Open croemmich opened 9 years ago
Well, unlike ntpd timesyncd will only use one upstream server instead of ntpd's 4. You can try configuring timesyncd to use a local ntp server if you aren't already or if using a remote server pick a single one to use for all your nodes, maybe the issue is simply syncing with different reference times. Beyond that I'm not sure. We do still ship ntpd so you can switch back too.
https://coreos.com/docs/cluster-management/setup/configuring-date-and-timezone/
Thanks @marineam, I'll give your suggestions a try. I have already switched back to ntpd which solved the issues, but if timesyncd is the future of CoreOS, I'd like to get it working. However, it would be ideal if it functioned the same without additional user configuration.
Thanks. One advantage of timesyncd is being integrated with networkd so if dhcp provides a local ntp server it will be used. The issue may simply be a bug in timesyncd, it is relatively new code. If it turns out the issue is due to only using a single remote timeserver out of the default pool we may need to revisit the choice of timesyncd.
@marineam I'd prefer to not have to deploy a local ntp server. I tried specifying a single remote server for all of the nodes and they still fell out of sync. Regardless, neither option sits well with me, as my current deployment is completely HA and using a single ntp server breaks that.
Ok, I would recommend switching back to ntpd for now then. I'll dig more to see if timesyncd can be improved or if we need to change the default again. I promise ntpd will remain in the image. :)
https://coreos.com/docs/cluster-management/setup/configuring-date-and-timezone/
Cool, thanks!
(You can check if systemd-timesyncd has synchronized (assuming you are actually using it and not some other time sync server that implements the timedate DBUS interface such as chrony) by looking at the NTP synchronized: line of the timedatectl output)
@croemmich have you seen any improvement in the later versions of CoreOS?
Closing due to inactivity.
Closing due to inactivity.
If more activity is created, would this be re-opened?
@ramayer If this is still causing problems, we can reopen. What behavior are you seeing?
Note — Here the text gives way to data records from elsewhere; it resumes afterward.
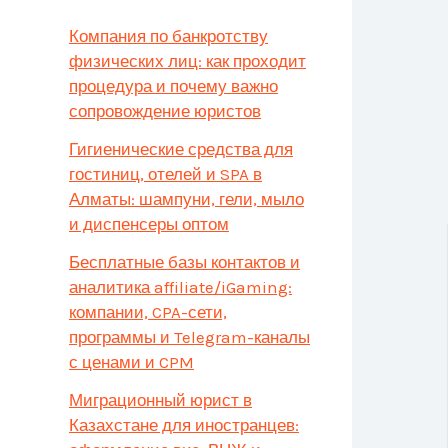
Компания по банкротству
физических лиц: как проходит
процедура и почему важно
сопровождение юристов
Гигиенические средства для
гостиниц, отелей и SPA в
Алматы: шампуни, гели, мыло
и диспенсеры оптом
Бесплатные базы контактов и
аналитика affiliate/iGaming:
компании, CPA-сети,
программы и Telegram-каналы
с ценами и CPM
Миграционный юрист в
Казахстане для иностранцев: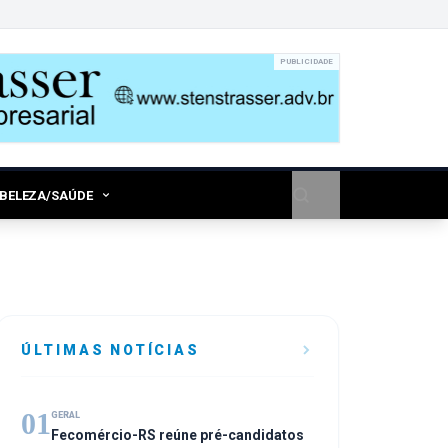
PUBLICIDADE
/BELEZA/SAÚDE
ÚLTIMAS NOTÍCIAS
01
GERAL
Fecomércio-RS reúne pré-candidatos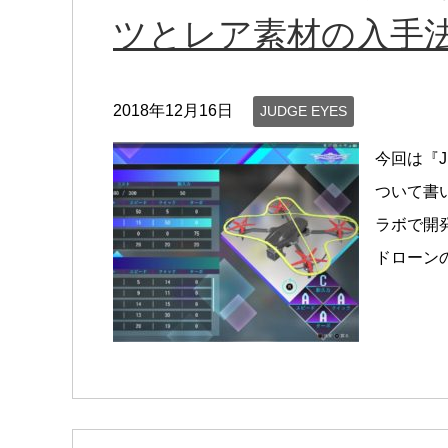
ツとレア素材の入手
2018年12月16日
JUDGE EYES
今回は『J
ついて書
ラボで開
ドローンの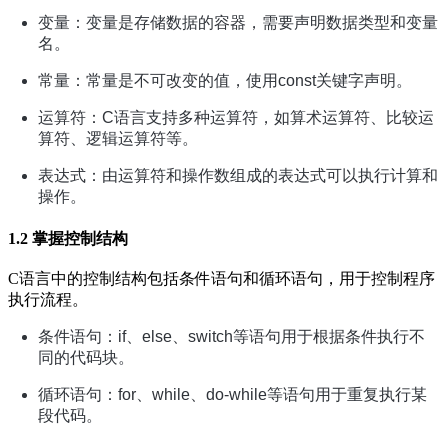
变量：变量是存储数据的容器，需要声明数据类型和变量
名。
常量：常量是不可改变的值，使用const关键字声明。
运算符：C语言支持多种运算符，如算术运算符、比较运
算符、逻辑运算符等。
表达式：由运算符和操作数组成的表达式可以执行计算和
操作。
1.2 掌握控制结构
C语言中的控制结构包括条件语句和循环语句，用于控制程序
执行流程。
条件语句：if、else、switch等语句用于根据条件执行不
同的代码块。
循环语句：for、while、do-while等语句用于重复执行某
段代码。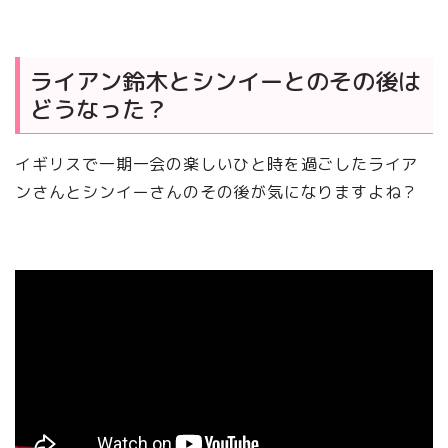
ライアン鈴木とシンイーとのその後は
どうなった？
イギリスで一期一会の楽しいひと時を過ごしたライア
ンさんとシンイーさんのその後が気になりますよね？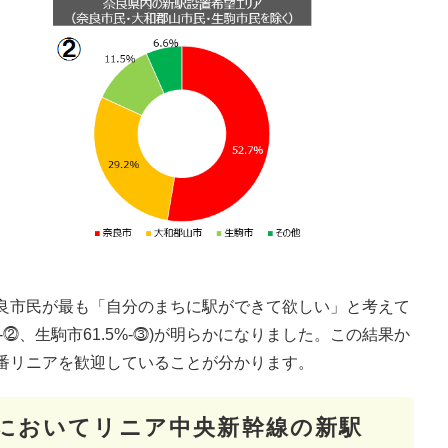
良市民が最も「自分のまちに駅ができて欲しい」と考えて
6%-⓶、生駒市61.5%-⓷)が明らかになりました。この結果か
番リニアを歓迎していることが分かります。
内においてリニア中央新幹線の新駅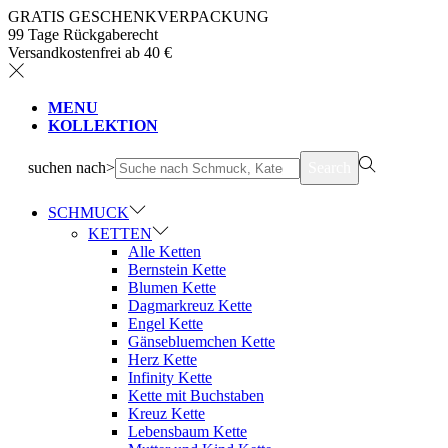
GRATIS GESCHENKVERPACKUNG
99 Tage Rückgaberecht
Versandkostenfrei ab 40 €
MENU
KOLLEKTION
suchen nach>
Search
SCHMUCK
KETTEN
Alle Ketten
Bernstein Kette
Blumen Kette
Dagmarkreuz Kette
Engel Kette
Gänsebluemchen Kette
Herz Kette
Infinity Kette
Kette mit Buchstaben
Kreuz Kette
Lebensbaum Kette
@bgilbert I have been running ceph on CoreOS stable for over a year now and this problem has never gone away. I just now found this issue in a web search. I can provide whatever debugging would be helpful.
As @croemmich described, systemd-timesyncd does not seem to set clocks correctly.
Like @croemmich I also switched back to ntpd (which made the problem go away) when I found this page with his workaround.
I run Deis on CoreOS and recently made the switch to 681, which swapped ntpd for systemd-timesyncd as the default time sync daemon. Deis uses a Ceph to create HA filesystem within the cluster. Ceph has an expectation that times within the cluster are very close, see: http://ceph.com/docs/master/rados/troubleshooting/troubleshooting-mon/#clock-skews.
Before the switch, Ceph never reported any issues, but after the switch 2/3 of my Ceph monitors were reporting clock skew issues. I verified that systemd-timesyncd was indeed running, but I couldn't find any indication of when/how it was syncing.
Is there a difference in the way systemd-timesyncd works, does it sync less frequently, is it just less accurate, or is there something I need to configure to get the nodes more in sync?